La déplateforme va également au-delà des médias sociaux. Les groupes d'entreprises n'ont pas tardé à condamner les actions de Trump et de ses partisans mercredi, et certaines entreprises ont déjà pris des mesures. Jeudi, Shopify, la plateforme de commerce électronique qui alimente plus d'un million magasins en ligne, supprimé définitivement deux magasins affiliés à Trump. PayPal a rapidement emboîté le pas , fermant le compte d'un groupe qui a payé pour que les partisans de Trump se rendent à Washington et rejoignent le siège du Capitole.

Et la couverture changeante des médias jouera un rôle important. Alors que les organes de presse ont eu du mal à ignorer Trump lorsqu'il était président des États-Unis, ils peuvent trouver cela plus facile quand il ne l'est pas, surtout s'ils décident intentionnellement d'empêcher l'amplification de son message, comme les réseaux ont de plus en plus fait depuis qu'il a commencé à faire des allégations sans fondement sur la fraude électorale.

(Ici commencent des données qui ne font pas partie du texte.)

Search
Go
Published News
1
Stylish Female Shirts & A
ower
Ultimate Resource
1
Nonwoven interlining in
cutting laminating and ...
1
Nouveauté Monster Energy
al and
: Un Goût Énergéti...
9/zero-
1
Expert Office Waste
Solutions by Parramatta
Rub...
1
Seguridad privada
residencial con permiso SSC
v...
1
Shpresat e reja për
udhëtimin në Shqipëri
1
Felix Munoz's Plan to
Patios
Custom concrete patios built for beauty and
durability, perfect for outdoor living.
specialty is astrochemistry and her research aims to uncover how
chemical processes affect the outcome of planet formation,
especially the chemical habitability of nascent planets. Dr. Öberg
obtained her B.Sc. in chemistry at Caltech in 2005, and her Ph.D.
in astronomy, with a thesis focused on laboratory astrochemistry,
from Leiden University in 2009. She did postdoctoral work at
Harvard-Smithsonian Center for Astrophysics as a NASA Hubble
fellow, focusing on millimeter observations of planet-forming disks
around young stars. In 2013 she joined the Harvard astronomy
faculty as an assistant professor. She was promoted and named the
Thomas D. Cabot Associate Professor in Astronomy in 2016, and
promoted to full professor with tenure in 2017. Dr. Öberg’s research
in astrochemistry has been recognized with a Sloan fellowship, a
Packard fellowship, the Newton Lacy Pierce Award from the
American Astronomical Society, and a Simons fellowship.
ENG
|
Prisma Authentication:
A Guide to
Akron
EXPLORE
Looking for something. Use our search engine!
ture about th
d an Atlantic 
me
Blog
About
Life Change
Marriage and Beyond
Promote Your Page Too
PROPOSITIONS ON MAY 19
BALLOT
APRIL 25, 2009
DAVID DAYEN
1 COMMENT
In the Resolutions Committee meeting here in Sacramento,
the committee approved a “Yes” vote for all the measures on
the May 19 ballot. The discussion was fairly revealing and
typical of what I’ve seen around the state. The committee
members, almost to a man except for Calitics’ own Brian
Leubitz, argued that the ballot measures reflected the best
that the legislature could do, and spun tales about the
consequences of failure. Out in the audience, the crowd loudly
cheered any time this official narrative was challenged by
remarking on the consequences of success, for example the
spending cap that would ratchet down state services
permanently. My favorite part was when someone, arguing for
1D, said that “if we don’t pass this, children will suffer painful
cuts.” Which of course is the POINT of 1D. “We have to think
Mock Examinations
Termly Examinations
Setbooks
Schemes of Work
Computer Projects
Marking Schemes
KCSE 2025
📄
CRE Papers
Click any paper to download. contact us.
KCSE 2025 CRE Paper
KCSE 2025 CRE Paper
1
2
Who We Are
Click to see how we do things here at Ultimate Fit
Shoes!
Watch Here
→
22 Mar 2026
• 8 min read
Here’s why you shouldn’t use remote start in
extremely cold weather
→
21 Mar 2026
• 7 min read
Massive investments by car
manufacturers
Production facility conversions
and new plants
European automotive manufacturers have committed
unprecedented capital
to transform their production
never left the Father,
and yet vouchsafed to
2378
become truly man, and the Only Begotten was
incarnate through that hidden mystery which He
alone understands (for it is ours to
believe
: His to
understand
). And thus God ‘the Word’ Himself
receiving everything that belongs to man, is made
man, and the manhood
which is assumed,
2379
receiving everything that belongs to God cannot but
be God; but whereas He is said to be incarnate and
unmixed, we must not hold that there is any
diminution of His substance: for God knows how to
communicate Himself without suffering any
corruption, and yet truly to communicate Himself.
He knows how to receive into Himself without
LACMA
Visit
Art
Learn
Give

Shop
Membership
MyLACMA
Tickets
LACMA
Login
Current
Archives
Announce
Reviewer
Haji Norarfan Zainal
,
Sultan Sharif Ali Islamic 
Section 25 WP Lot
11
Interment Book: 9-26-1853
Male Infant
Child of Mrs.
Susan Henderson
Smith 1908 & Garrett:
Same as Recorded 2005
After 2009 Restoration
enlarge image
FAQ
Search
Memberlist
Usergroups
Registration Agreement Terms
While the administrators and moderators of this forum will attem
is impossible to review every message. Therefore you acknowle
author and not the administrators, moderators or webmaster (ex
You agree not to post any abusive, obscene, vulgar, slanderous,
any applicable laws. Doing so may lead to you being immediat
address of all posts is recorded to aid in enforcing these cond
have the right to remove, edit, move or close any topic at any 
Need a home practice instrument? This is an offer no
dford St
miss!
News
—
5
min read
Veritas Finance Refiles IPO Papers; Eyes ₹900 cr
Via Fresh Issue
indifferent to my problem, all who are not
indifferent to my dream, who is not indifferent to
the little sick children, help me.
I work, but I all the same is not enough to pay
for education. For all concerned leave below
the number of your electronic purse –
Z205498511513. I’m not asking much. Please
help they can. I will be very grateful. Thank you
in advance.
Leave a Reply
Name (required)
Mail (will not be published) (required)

Quoi alors ? demande Donovan. Est-il invité sur Infowars ?

Petit retour sur Twitter

Le retour de Trump sur Twitter a été de courte durée. Jeudi après-midi, le président est revenu en ligne après avoir supprimé ses tweets incriminés et purgé sa suspension temporaire, avec un message vidéo préenregistré dans lequel il se dit engagé à une passation pacifique du pouvoir à Joe Biden. Dans le même message, il a menti sur le déploiement immédiat de la Garde nationale, alors qu'en fait il initialement résisté .

S'il restait des questions persistantes quant à savoir si ses expériences récentes pourraient adoucir son ton, ses premiers tweets de vendredi ont fourni la réponse. Son premier a décrit ses partisans comme des patriotes américains qui auraient une voix géante dans le futur et ne devraient pas être méprisés ou traités injustement, et son second a annoncé qu'il n'assisterait pas à l'investiture de son successeur.